New York-based foodtech investor Big Idea Ventures has announced 5 new additions to its Global Food Innovation Fund II (GFIF II), with the latest cohort spanning fermentation, plant cell biomanufacturing, cold chain stabilization, bioactive delivery, and enzyme-based extraction.
The five companies come from four countries: Argentina, France, Mexico, and the United States, and each receives a $200,000 investment package alongside access to the fund’s accelerator network of mentors, R&D resources, and corporate partners.
Tackling the cost barrier
A recurring theme across the cohort is cost reduction. Several of the companies are working on problems that have historically made biotech-derived ingredients prohibitively expensive at scale. US-based Saku Biosciences uses directed evolution to boost fermentation output and accelerate routes to market, while RheaPlant, also US-based, applies plant cell biomanufacturing to produce botanical ingredients that are difficult to source through conventional means, with year-round consistency and lower cost as the primary differentiators.

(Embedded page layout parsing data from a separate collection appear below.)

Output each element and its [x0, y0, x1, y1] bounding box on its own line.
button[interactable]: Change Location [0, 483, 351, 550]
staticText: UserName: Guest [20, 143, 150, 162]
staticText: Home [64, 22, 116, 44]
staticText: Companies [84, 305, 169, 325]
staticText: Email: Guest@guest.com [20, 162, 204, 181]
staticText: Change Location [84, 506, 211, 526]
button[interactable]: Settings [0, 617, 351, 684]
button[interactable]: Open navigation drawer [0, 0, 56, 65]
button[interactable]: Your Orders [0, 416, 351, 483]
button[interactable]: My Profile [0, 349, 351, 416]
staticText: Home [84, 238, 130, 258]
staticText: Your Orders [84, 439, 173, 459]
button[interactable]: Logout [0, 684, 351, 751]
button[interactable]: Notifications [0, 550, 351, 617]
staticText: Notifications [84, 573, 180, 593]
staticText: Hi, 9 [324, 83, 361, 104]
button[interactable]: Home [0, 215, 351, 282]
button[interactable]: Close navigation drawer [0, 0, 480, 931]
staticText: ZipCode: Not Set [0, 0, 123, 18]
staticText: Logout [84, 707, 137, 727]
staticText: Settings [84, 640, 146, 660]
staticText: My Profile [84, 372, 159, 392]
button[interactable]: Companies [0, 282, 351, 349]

On the extraction side, Mexico-based XiA’H replaces solvent and heat-based processes with enzyme-based extraction to produce bioactive ingredients from plant biomass, drawing on a proprietary medicinal plant database. The approach targets the food, agrifood, and industrial biotechnology sectors, where clean-label sourcing has become an increasingly common specification from buyers.

Delivery and preservation
Two further companies address how ingredients and food products hold up through production and transport. BioClé, operating across Argentina and the US, has built a bacterial extracellular vesicle platform designed for targeted intracellular delivery of bioactives, with applications across food, supplements, and nutrition. France-based CryoVera takes a different angle, developing an anti-crystallization molecule that inhibits ice recrystallization during cold chain transport to prevent texture degradation in frozen products.
Caroline Mak, Senior Director of Acceleration at Big Idea Ventures, explained, “From bioactive ingredients to technologies that enhance stability, bioavailability, and shelf life, these companies are enabling ‘less but better’ food. At the same time, the companies in this cohort are tackling one of the industry’s biggest barriers: cost.

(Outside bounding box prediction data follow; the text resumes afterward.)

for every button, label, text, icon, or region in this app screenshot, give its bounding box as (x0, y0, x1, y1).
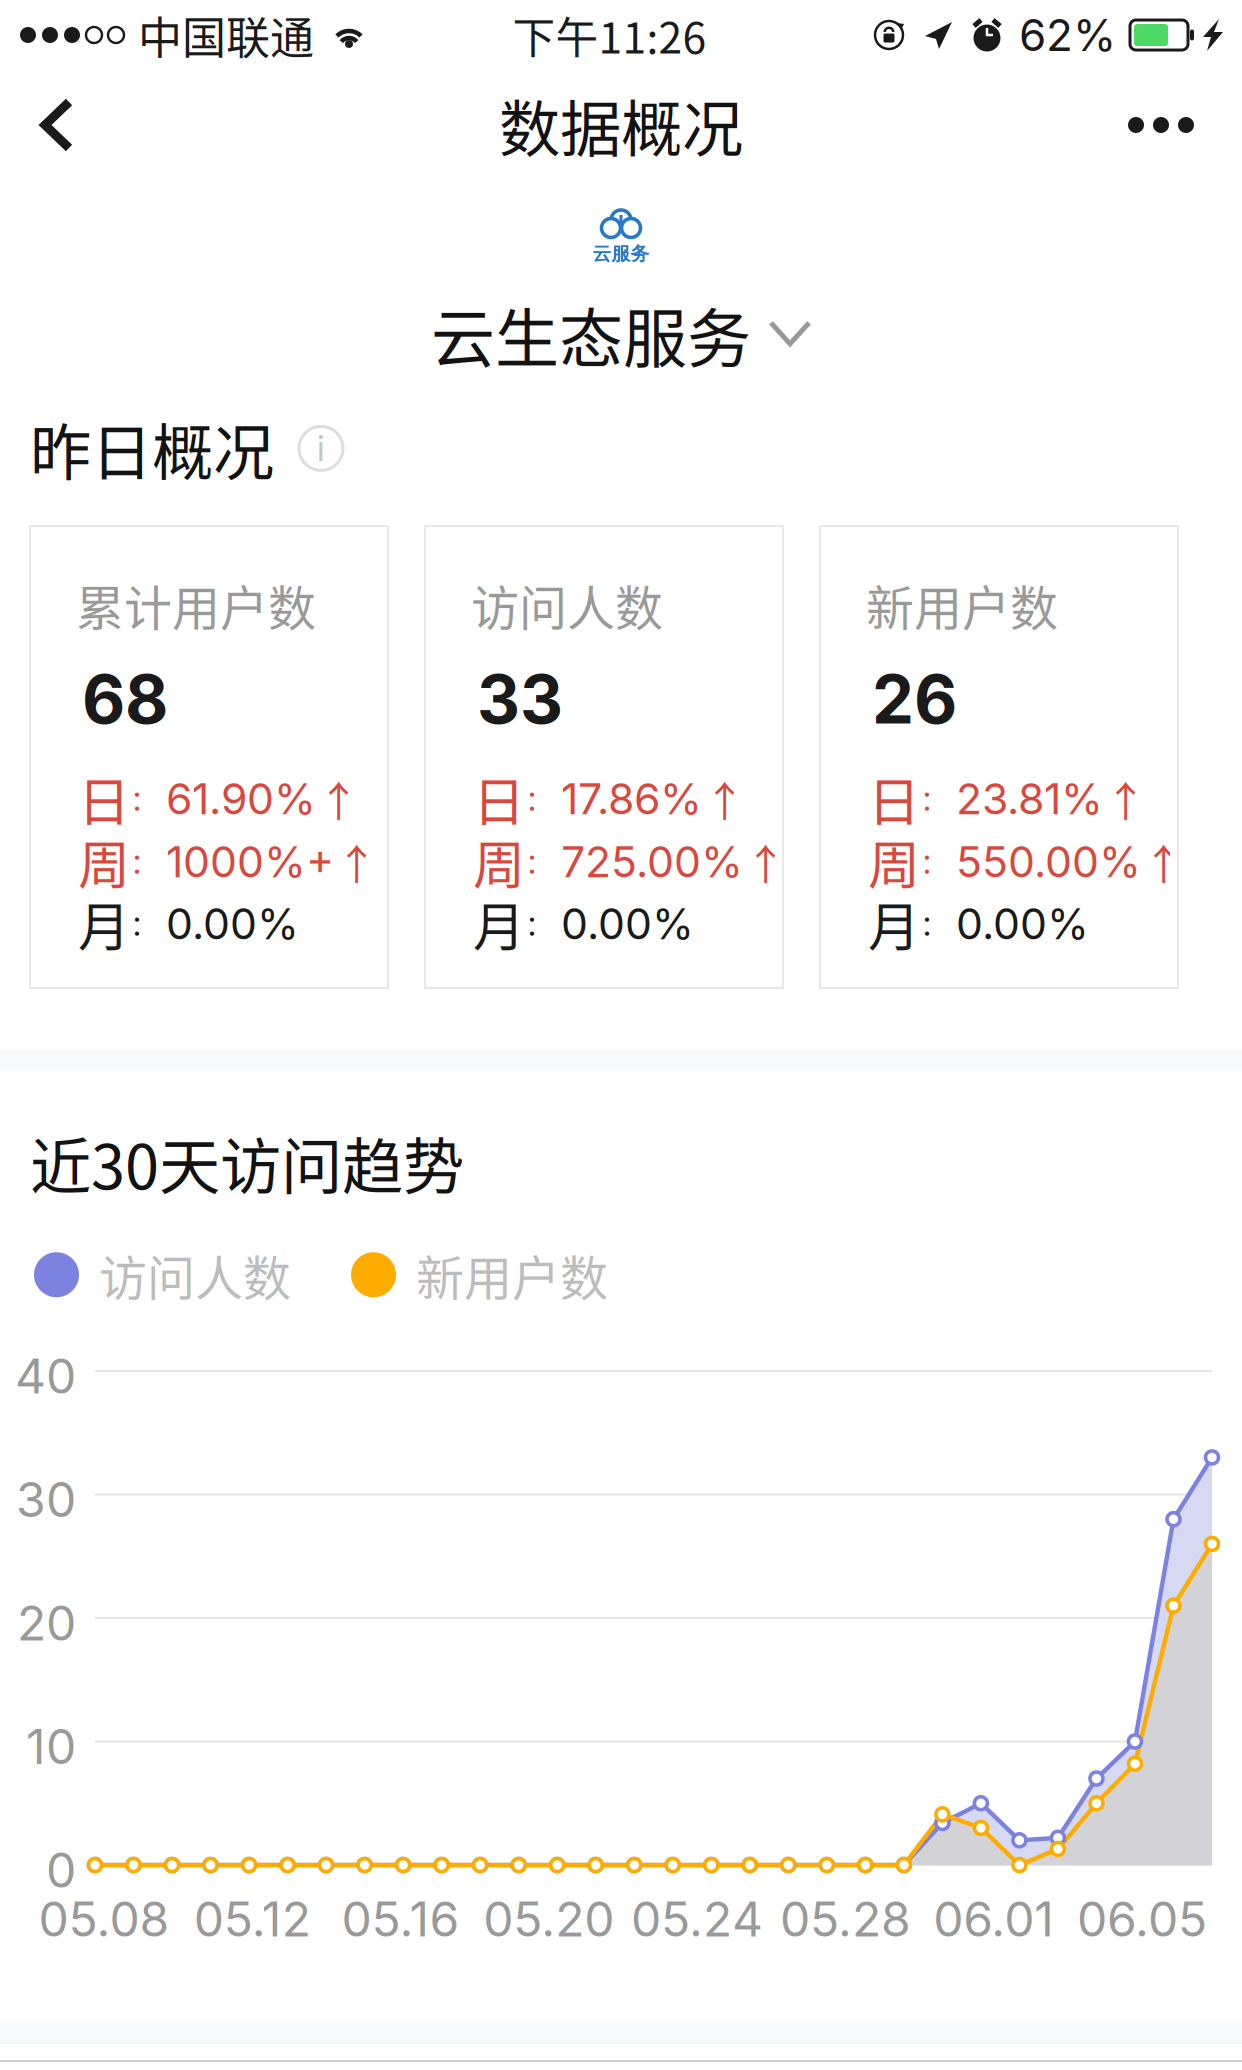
button[interactable]: 云生态服务 (415, 278, 827, 390)
staticText: 日 (473, 761, 525, 836)
staticText: 550.00% (956, 836, 1141, 887)
staticText: ↑ (318, 769, 359, 829)
staticText: 下午11:26 (512, 4, 706, 66)
staticText: 17.86% (561, 773, 702, 824)
staticText: 05.24 (631, 1890, 763, 1948)
staticText: 40 (15, 1347, 76, 1405)
staticText: 月 (473, 886, 525, 961)
staticText: 周 (868, 824, 920, 899)
staticText: ： (525, 778, 553, 819)
staticText: 日 (78, 761, 130, 836)
staticText: 新用户数 (866, 570, 1058, 640)
staticText: ： (920, 903, 948, 944)
staticText: 61.90% (166, 773, 316, 824)
staticText: 05.20 (483, 1890, 614, 1948)
staticText: ↑ (1105, 769, 1146, 829)
staticText: 中国联通 (138, 3, 314, 67)
staticText: 05.28 (780, 1890, 911, 1948)
staticText: ： (130, 778, 158, 819)
staticText: 30 (16, 1470, 76, 1529)
staticText: ： (525, 841, 553, 882)
staticText: 20 (17, 1594, 76, 1652)
staticText: 05.08 (38, 1890, 170, 1948)
staticText: ↑ (745, 832, 786, 892)
staticText: 累计用户数 (76, 570, 316, 640)
staticText: 访问人数 (99, 1240, 291, 1310)
staticText: 725.00% (561, 836, 743, 887)
staticText: ： (920, 841, 948, 882)
staticText: i (317, 427, 325, 469)
staticText: 0 (46, 1841, 76, 1899)
staticText: 访问人数 (471, 570, 663, 640)
staticText: 0.00% (166, 898, 299, 949)
staticText: ↑ (704, 769, 745, 829)
button[interactable]: Back (0, 70, 104, 180)
staticText: 近30天访问趋势 (30, 1118, 464, 1207)
staticText: 云生态服务 (431, 288, 751, 380)
staticText: 月 (868, 886, 920, 961)
staticText: ： (130, 841, 158, 882)
staticText: 0.00% (956, 898, 1089, 949)
staticText: 68 (82, 659, 168, 740)
staticText: 周 (78, 824, 130, 899)
staticText: 10 (26, 1718, 76, 1776)
staticText: 05.16 (342, 1890, 460, 1948)
staticText: 06.01 (933, 1890, 1054, 1948)
staticText: 昨日概况 (30, 404, 274, 493)
staticText: ： (130, 903, 158, 944)
staticText: 06.05 (1077, 1890, 1207, 1948)
button[interactable]: Info (294, 421, 348, 475)
staticText: 周 (473, 824, 525, 899)
staticText: ↑ (1143, 832, 1184, 892)
staticText: 62% (1019, 8, 1116, 62)
staticText: 33 (477, 659, 563, 740)
staticText: 1000%+ (166, 836, 334, 887)
staticText: 05.12 (194, 1890, 311, 1948)
staticText: 数据概况 (499, 81, 743, 169)
staticText: 0.00% (561, 898, 694, 949)
staticText: 新用户数 (416, 1240, 608, 1310)
staticText: 月 (78, 886, 130, 961)
staticText: 26 (872, 659, 957, 740)
button[interactable]: More options (1088, 71, 1242, 179)
staticText: 日 (868, 761, 920, 836)
staticText: ↑ (336, 832, 377, 892)
staticText: 云服务 (592, 242, 650, 266)
staticText: ： (525, 903, 553, 944)
staticText: ： (920, 778, 948, 819)
staticText: 23.81% (956, 773, 1103, 824)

“By advancing more efficient, scalable production methods, they are making complex biotechnologies commercially viable by reducing capital intensity, de-risking R&D, and accelerating commercialization.”
About the fund
GFIF II builds on the firm’s earlier New Protein Fund I and is backed by food corporations, including AAK and Bühler, as well as family offices. Big Idea Ventures has made more than 160 investments across 30 countries to date.